**WORK ORDER:**
Your task is to give the number of lines below that contain "smärta". Give no other text.

**RECORD EXCERPTS:**
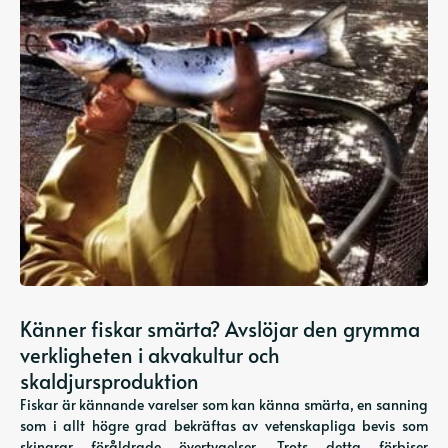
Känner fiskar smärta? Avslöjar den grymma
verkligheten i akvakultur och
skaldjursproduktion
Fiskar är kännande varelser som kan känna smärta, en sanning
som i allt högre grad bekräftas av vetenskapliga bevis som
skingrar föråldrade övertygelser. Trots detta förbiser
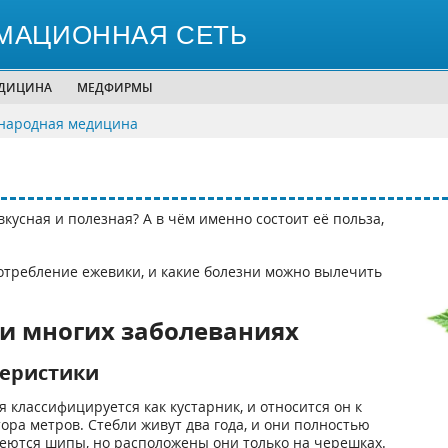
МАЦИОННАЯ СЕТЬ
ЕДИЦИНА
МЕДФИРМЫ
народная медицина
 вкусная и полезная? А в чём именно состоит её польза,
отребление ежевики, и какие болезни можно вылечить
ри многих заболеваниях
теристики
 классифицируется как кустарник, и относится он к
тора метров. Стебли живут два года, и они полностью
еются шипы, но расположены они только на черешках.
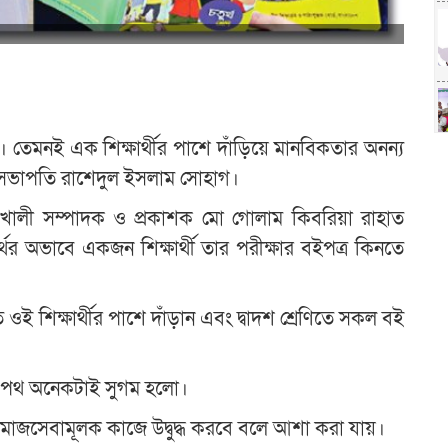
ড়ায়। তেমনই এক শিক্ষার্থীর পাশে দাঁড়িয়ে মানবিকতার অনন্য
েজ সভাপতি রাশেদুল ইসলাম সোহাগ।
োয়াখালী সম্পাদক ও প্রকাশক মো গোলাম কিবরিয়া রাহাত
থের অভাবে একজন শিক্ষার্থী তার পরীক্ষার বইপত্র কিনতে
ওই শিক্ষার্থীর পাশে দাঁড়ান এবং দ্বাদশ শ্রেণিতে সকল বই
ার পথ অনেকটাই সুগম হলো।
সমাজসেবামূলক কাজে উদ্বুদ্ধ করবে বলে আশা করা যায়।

**ANSWER AREA:**
2